Nikon has come under fire in the photographer community for its lack of female representation in its latest campaign promoting its D850 camera. The campaign featured 32 male photographers across the Asia Pacific region and portrayed how the men in the campaign experience FX-format D850.
Following the backlash, the camera company posted an apology in a bid to explain the situation. In the apology, Nikon said that the female photographers [it had] invited for this meet were unable to attend.
“And we acknowledge that we did not put enough focus on this area,” the apology read. Nikon also added that it “appreciates the support” from its photography community to see more female representation in its campaign, and thanked the community for raising the issue and “challenging” them to do more to support female creative talent.
Here is the full apology:
Thank you for sharing your thoughts with us. We really appreciate the support from our photography community. pic.twitter.com/e78qp4Q08a
— Nikon Asia (@NikonAsia) September 13, 2017
However, despite its attempt at making peace, many netizens and female photographers accused the company of making “excuses”, and showed their disbelief that all women photographers were unavailable.
How many women did you invite? Your letter fails to recognize the harm caused here and lacks details for meaningful change.
— Melissa Bender (@mbenderphoto) September 13, 2017
Marketing has reached out to Nikon for comment.
Currently, Nikon’s campaign features 32 male photographers from Singapore, Malaysia, Indonesia, Thailand, Australia, Hong Kong, Taiwan, India, Middle East and Africa.

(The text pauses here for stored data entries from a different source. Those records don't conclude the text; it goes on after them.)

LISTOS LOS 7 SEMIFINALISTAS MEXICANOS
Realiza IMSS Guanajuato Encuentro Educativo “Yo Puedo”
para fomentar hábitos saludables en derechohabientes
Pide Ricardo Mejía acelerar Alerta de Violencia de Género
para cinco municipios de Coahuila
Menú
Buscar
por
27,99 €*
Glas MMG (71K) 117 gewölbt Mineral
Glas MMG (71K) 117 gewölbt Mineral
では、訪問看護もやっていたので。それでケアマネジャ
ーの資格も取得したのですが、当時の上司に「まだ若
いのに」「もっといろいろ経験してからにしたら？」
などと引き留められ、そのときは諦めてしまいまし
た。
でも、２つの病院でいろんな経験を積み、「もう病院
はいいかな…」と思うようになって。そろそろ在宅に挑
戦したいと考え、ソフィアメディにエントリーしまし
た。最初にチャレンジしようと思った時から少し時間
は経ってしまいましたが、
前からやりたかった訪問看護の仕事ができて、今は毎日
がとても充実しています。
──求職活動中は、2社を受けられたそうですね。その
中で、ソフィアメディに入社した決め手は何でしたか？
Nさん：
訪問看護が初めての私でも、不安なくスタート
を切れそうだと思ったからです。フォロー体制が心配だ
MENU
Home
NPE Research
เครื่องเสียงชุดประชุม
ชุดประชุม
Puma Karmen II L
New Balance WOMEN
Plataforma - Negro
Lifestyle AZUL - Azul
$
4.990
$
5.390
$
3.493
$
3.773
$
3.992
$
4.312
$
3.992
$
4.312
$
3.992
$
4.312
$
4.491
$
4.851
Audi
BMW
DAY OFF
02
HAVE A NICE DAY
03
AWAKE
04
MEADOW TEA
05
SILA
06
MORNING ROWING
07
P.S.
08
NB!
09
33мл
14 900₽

The campaign aims to promote the versatility and the diversity of images the camera is capable of.
This is not the first time the camera brand has come in focus for the wrong reason. In the past, Nikon had unfortunately featured a competitor’s camera in one of its ads. The mistake was spotted by Twitter user David McDonald, who put up an image of the mistake – which showcases a Fujifilm camera on a Nikon ad. The boo-boo followed a social media backlash the camera company faced after it awarded a winning prize to a social media user who submitted what netizens claim was a digitally altered image.